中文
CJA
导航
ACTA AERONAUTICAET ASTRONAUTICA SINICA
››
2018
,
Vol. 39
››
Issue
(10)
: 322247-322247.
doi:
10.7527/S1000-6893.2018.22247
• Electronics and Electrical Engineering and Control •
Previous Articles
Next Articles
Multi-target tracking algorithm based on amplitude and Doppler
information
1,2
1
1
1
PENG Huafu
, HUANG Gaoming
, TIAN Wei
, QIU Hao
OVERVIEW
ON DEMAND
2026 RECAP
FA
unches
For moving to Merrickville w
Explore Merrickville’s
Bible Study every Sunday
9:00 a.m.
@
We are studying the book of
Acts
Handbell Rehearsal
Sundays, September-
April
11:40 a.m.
----
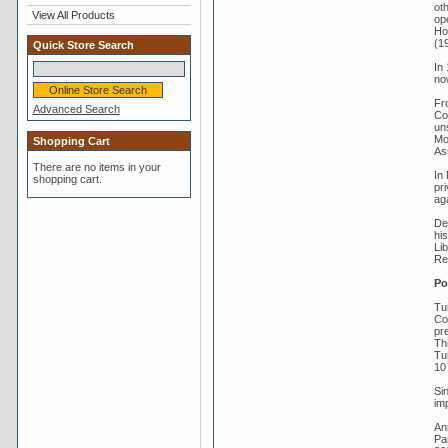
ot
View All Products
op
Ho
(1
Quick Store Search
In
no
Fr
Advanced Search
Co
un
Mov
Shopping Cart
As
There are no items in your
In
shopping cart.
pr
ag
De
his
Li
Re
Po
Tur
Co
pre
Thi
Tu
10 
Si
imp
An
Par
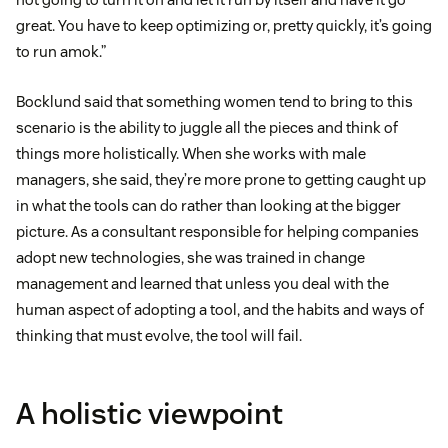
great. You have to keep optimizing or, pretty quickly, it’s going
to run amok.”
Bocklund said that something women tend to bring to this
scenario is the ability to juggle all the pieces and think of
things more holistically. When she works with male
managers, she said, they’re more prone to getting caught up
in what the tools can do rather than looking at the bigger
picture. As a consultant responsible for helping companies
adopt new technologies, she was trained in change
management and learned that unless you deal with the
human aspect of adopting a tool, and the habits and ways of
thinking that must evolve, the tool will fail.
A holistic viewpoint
----
I would like the number of lines in the material above that contain the string "Merrickville", with no other words in the reply.

2